Taking a Stand Against Asian-American Hatred and Violence


Advika Patange

On March 16, 2021, a white man in Atlanta shot eight people, including six Asian women, in a series of shootings at three massage parlors. The day after, a 75-year-old Asian woman and an 83-year-old Asian man were assaulted in San Francisco unprovoked. Asian Americans, particularly Asian American women, have been victims of violence for centuries in America. This past year, we’ve seen racially motivated hate against Asian Americans at an all-time high.

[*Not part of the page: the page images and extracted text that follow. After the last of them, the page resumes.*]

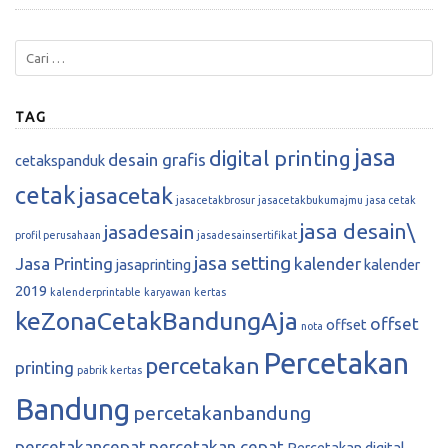
TAG
jasa
digital printing
desain grafis
cetakspanduk
cetak
jasacetak
jasacetakbrosur
jasacetakbukumajmu
jasa cetak
jasa desain\
jasadesain
profil perusahaan
jasadesainsertifikat
jasa setting
Jasa Printing
kalender
jasaprinting
kalender
2019
kalenderprintable
karyawan
kertas
keZonaCetakBandungAja
offset
offset
nota
Percetakan
percetakan
printing
pabrik kertas
Bandung
percetakanbandung
percetakancepat
percetakan cepat
Percetakan digital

Violence and hate crimes against Asian Americans have risen exponentially during the pandemic. These include verbal harassment, vandalism, shunning, and physical attacks. “Stop AAPI Hate” has recorded 3,795 incidents of anti-Asian hate crimes since March 19th, 2020. Hate crimes against Asian Americans have increased at a quicker rate than other hate crimes. After examining multiple reports of hate crimes, The New York Times has determined there’s a direct correlation between the hate crime increase and the coronavirus pandemic, due to the virus’s origination in Wuhan, China, and the fact that it has been called the “Chinese Virus” and “Kung Flu” by former President Trump. The Asian American community is hurting and many Asian Americans live in fear of racially motivated attacks against them. 

Here’s how you can help.

To report a hate incident:

  • Go to the police.
  • Stop AAPI Hate is a forum that contains resources to help Asian Americans. This includes reporting hate incidents without involving the police. 
  • AAJC’s Stand Against Hate website allows Asian Americans to share their experiences with hatred and violence. 

To donate:

  • Stop AAPI Hate.
  • Chinese for Affirmative Action.
  • The Movement Hub and Shared Liberation Network were created to help advance racial equity and intersectional justice. It contains over 40 organizations to donate to that aid Asian Americans and Pacific Islanders. 
  • Hate is a Virus aims to raise $1 million for organizations offering mental health services, improved safety and care for elderly people, and forging links with other communities of color.
  • Asian American Resource Center provides resources to low-income and immigrant families, including homeless families to find housing and create pathways for their future, and offers free English classes.
  • Southeast Asian Coalition.
  • Asian Americans Advancing Justice (AAJC) advocates for the civil and human rights of Asian Americans through education, litigation, and advocacy in public policy.  
  • Center for Pan Asian Community Services works for comprehensive health and social services, capacity building, and advocacy to promote equity.
  • Korean Resource Center.
  • Reviving the Islamic Sisterhood for Empowerment.
  • VietLead.

To support Asian owned businesses:

  • Chinatowns have been hit particularly hard this year. Buy some tea or get takeout from your local Chinatown. 
  • Woo Ceramics has pottery pieces ranging from mugs to jewelry to home decor. 
  • HEYMAEVE is a jewelry brand born during the pandemic that aims to bring minority representation and growth to the fashion industry. 
  • Maskela sells face masks. 
  • Banana Mag is a magazine that explores Asian American identity. 
  • The Fortune Cookie Factory makes fortune cookies that you can personalize. 
  • Omsom sells flavor packets for a quick and easy home-cooked meal. 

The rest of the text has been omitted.